• _Task directions_: Write out exactly the lines of the entries below from the one holding "Wrap output in <instances>...</instances>. Mask" to the one holding "Return results in", inclusive, and leave out all other lines.

• _Data for analysis_:
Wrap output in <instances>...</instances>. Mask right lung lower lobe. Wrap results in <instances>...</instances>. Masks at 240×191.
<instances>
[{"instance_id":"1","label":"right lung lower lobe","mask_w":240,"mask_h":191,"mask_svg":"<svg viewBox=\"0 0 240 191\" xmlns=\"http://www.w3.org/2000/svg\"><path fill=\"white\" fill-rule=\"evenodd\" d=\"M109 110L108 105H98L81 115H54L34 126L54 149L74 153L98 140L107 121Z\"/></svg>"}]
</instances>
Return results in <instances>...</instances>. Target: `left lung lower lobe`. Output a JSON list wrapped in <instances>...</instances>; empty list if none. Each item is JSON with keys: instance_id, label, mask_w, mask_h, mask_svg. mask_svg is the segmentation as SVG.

---

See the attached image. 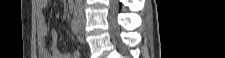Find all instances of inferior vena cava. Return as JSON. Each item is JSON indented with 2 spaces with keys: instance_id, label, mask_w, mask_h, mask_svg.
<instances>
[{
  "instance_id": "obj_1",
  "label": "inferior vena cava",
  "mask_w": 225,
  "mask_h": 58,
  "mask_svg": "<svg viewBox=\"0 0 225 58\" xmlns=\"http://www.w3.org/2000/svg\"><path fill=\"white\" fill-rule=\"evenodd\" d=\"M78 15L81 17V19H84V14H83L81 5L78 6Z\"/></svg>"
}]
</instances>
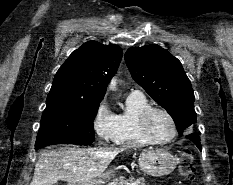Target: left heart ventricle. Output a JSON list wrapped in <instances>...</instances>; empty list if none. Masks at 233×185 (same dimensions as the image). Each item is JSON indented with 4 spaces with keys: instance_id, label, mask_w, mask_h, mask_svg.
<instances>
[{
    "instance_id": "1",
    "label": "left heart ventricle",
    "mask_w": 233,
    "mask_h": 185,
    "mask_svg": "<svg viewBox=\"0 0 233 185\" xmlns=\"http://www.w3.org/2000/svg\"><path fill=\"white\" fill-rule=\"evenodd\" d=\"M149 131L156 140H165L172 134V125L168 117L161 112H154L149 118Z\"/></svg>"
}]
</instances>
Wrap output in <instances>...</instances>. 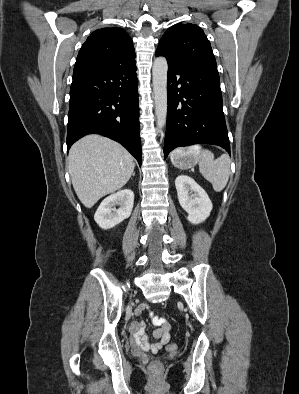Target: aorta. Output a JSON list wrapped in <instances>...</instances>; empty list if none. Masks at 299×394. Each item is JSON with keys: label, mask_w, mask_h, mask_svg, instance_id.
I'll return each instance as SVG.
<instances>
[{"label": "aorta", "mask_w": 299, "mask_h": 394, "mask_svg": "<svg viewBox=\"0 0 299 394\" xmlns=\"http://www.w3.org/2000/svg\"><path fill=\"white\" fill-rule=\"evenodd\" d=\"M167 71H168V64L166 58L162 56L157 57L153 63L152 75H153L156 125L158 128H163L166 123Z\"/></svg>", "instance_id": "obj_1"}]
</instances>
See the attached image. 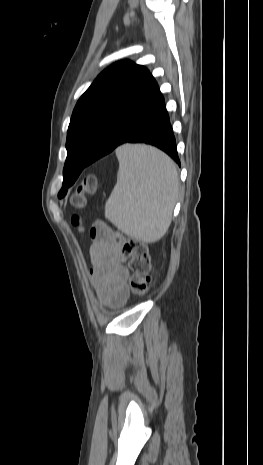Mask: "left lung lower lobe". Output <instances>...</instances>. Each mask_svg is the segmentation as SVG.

* * *

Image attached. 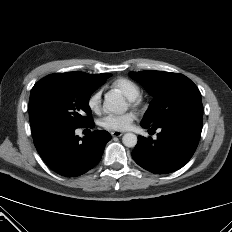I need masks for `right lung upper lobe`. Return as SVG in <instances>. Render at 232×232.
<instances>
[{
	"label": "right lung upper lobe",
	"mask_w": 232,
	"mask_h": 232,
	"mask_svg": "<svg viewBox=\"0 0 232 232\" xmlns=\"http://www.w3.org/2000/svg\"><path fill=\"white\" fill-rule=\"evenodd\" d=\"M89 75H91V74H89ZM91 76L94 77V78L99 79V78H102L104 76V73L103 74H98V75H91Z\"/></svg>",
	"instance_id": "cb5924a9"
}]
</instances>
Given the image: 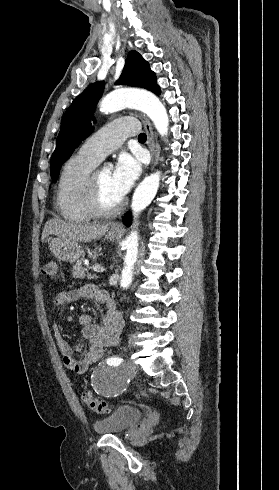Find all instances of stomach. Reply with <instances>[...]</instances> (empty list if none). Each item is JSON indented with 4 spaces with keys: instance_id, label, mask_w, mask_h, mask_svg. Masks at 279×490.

• _Response to the exercise_:
Wrap output in <instances>...</instances>. Mask right lung lower lobe. Wrap results in <instances>...</instances>. Masks at 240×191.
<instances>
[{"instance_id":"1","label":"right lung lower lobe","mask_w":240,"mask_h":191,"mask_svg":"<svg viewBox=\"0 0 240 191\" xmlns=\"http://www.w3.org/2000/svg\"><path fill=\"white\" fill-rule=\"evenodd\" d=\"M109 110L108 105H98L81 115H54L34 126L54 149L74 153L98 140L107 121Z\"/></svg>"}]
</instances>
Return results in <instances>...</instances>. Target: `left lung lower lobe`. Output a JSON list wrapped in <instances>...</instances>; empty list if none. Each item is JSON with keys: instance_id, label, mask_w, mask_h, mask_svg. mask_svg is the segmentation as SVG.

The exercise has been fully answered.